── PROVIDED RECORDS

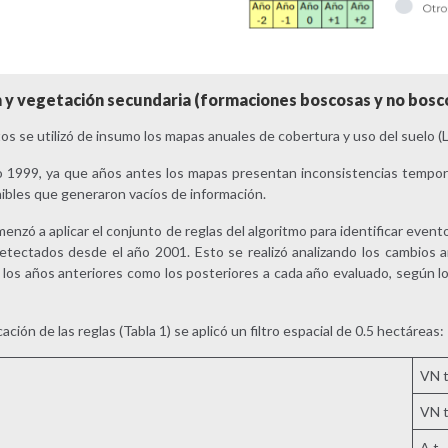
 y vegetación secundaria (formaciones boscosas y no bosc
s se utilizó de insumo los mapas anuales de cobertura y uso del suelo (L
o 1999, ya que años antes los mapas presentan inconsistencias tempora
ibles que generaron vacíos de información.
menzó a aplicar el conjunto de reglas del algoritmo para identificar even
etectados desde el año 2001. Esto se realizó analizando los cambios a
os años anteriores como los posteriores a cada año evaluado, según los
ción de las reglas (Tabla 1) se aplicó un filtro espacial de 0.5 hectáreas:
VN t
VN t
A t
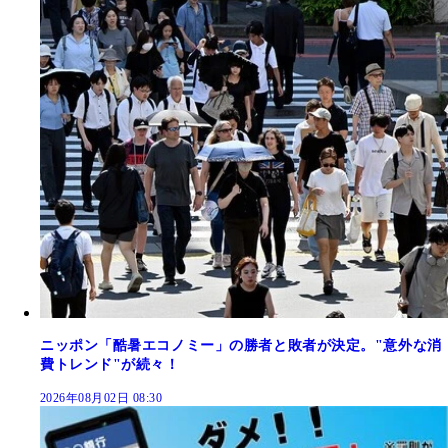
ニッポン「酷暑エコノミー」の勝者と敗者が決定。"意外な消
費トレンド"が続々！
2026年08月02日 08:30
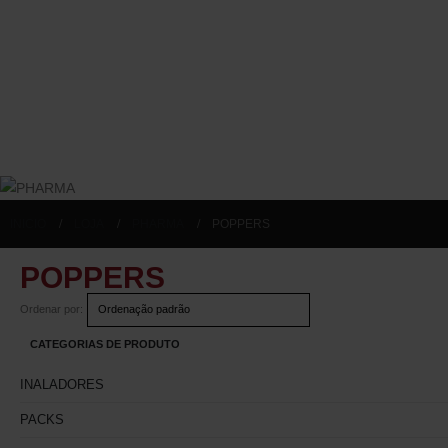
INICIO
LOJA
PHARMA
POPPERS
POPPERS
Ordenar por:
CATEGORIAS DE PRODUTO
INALADORES
PACKS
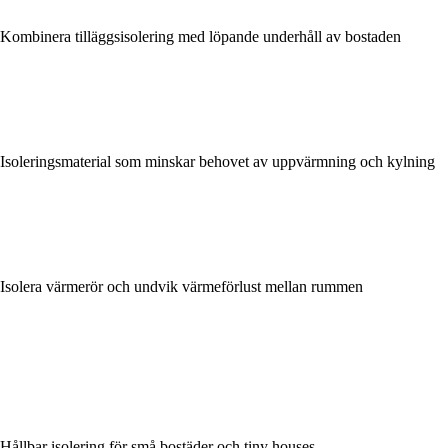
Kombinera tilläggsisolering med löpande underhåll av bostaden
Isoleringsmaterial som minskar behovet av uppvärmning och kylning
Isolera värmerör och undvik värmeförlust mellan rummen
Hållbar isolering för små bostäder och tiny houses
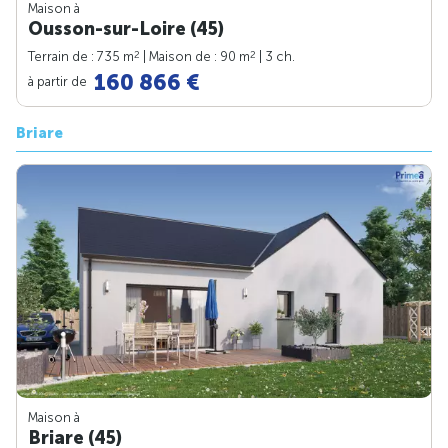
Maison à
Ousson-sur-Loire (45)
2
2
Terrain de : 735 m
| Maison de : 90 m
| 3 ch.
160 866 €
à partir de
Briare
Maison à
Briare (45)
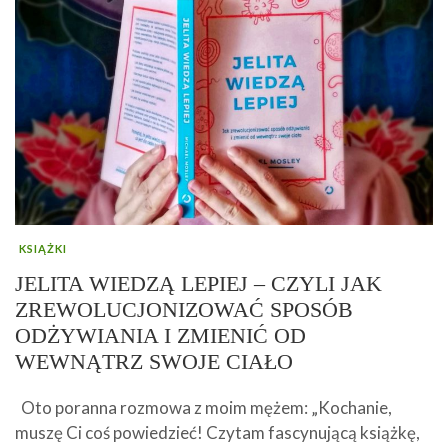
KSIĄŻKI
JELITA WIEDZĄ LEPIEJ – CZYLI JAK
ZREWOLUCJONIZOWAĆ SPOSÓB
ODŻYWIANIA I ZMIENIĆ OD
WEWNĄTRZ SWOJE CIAŁO
Oto poranna rozmowa z moim mężem: „Kochanie,
muszę Ci coś powiedzieć! Czytam fascynującą książkę,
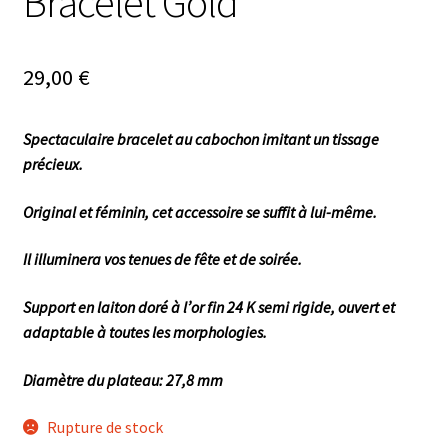
Bracelet Gold
29,00
€
Spectaculaire bracelet au cabochon imitant un tissage
précieux.
Original et féminin, cet accessoire se suffit à lui-même.
Il illuminera vos tenues de fête et de soirée.
Support en laiton doré à l’or fin 24 K semi rigide, ouvert et
adapta
ble à toutes les morphologies.
Diamètre du plateau: 27,8 mm
Rupture de stock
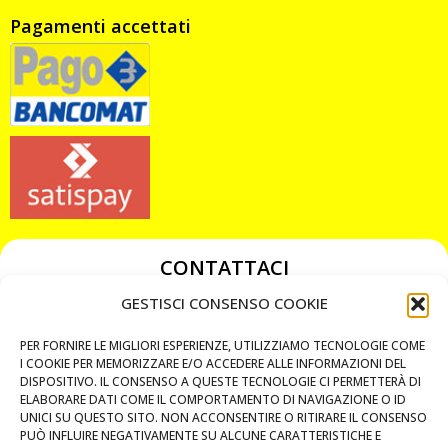
Pagamenti accettati
CONTATTACI
349 3863811
GESTISCI CONSENSO COOKIE
349 3863811
PER FORNIRE LE MIGLIORI ESPERIENZE, UTILIZZIAMO TECNOLOGIE COME
chiavicodificate@gmail.com
I COOKIE PER MEMORIZZARE E/O ACCEDERE ALLE INFORMAZIONI DEL
DISPOSITIVO. IL CONSENSO A QUESTE TECNOLOGIE CI PERMETTERÀ DI
ELABORARE DATI COME IL COMPORTAMENTO DI NAVIGAZIONE O ID
Privacy Policy
UNICI SU QUESTO SITO. NON ACCONSENTIRE O RITIRARE IL CONSENSO
PUÒ INFLUIRE NEGATIVAMENTE SU ALCUNE CARATTERISTICHE E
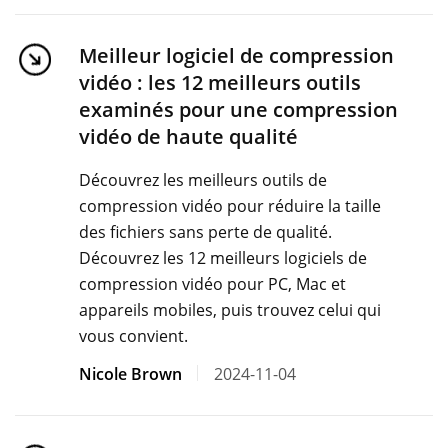
Meilleur logiciel de compression
vidéo : les 12 meilleurs outils
examinés pour une compression
vidéo de haute qualité
Découvrez les meilleurs outils de
compression vidéo pour réduire la taille
des fichiers sans perte de qualité.
Découvrez les 12 meilleurs logiciels de
compression vidéo pour PC, Mac et
appareils mobiles, puis trouvez celui qui
vous convient.
Nicole Brown
2024-11-04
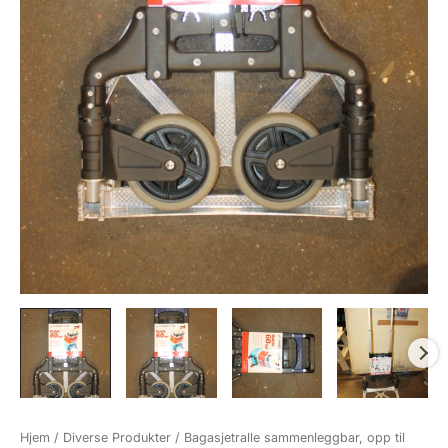
Hjem
/
Diverse Produkter
/ Bagasjetralle sammenleggbar, opp til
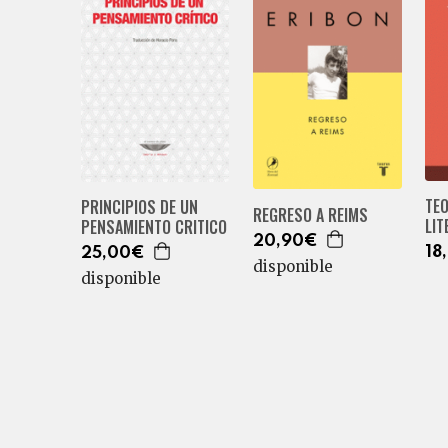
TEO
PRINCIPIOS DE UN
REGRESO A REIMS
LI
PENSAMIENTO CRITICO
20,90€
18
25,00€
disponible
disponible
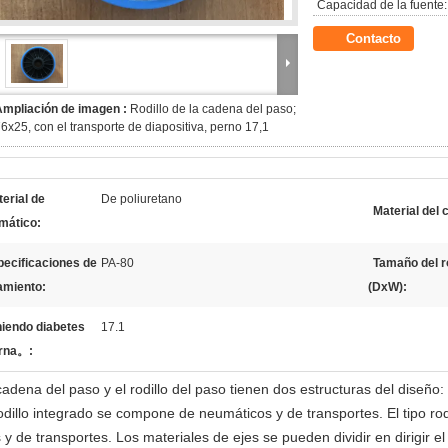
Capacidad de la fuente:
Contacto
Ampliación de imagen :
Rodillo de la cadena del paso;
6x25, con el transporte de diapositiva, perno 17,1
erial de
De poliuretano
Material del 
mático:
pecificaciones de
PA-80
Tamaño del ro
amiento:
(DxW):
niendo diabetes
17.1
erna。:
adena del paso y el rodillo del paso tienen dos estructuras del diseño: r
rodillo integrado se compone de neumáticos y de transportes. El tipo r
 y de transportes. Los materiales de ejes se pueden dividir en dirigir el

────

Match on "paso": copy every line in the records that has it.

Rodillo de la cadena del paso;
adena del paso y el rodillo del paso tienen dos estructuras del diseño: r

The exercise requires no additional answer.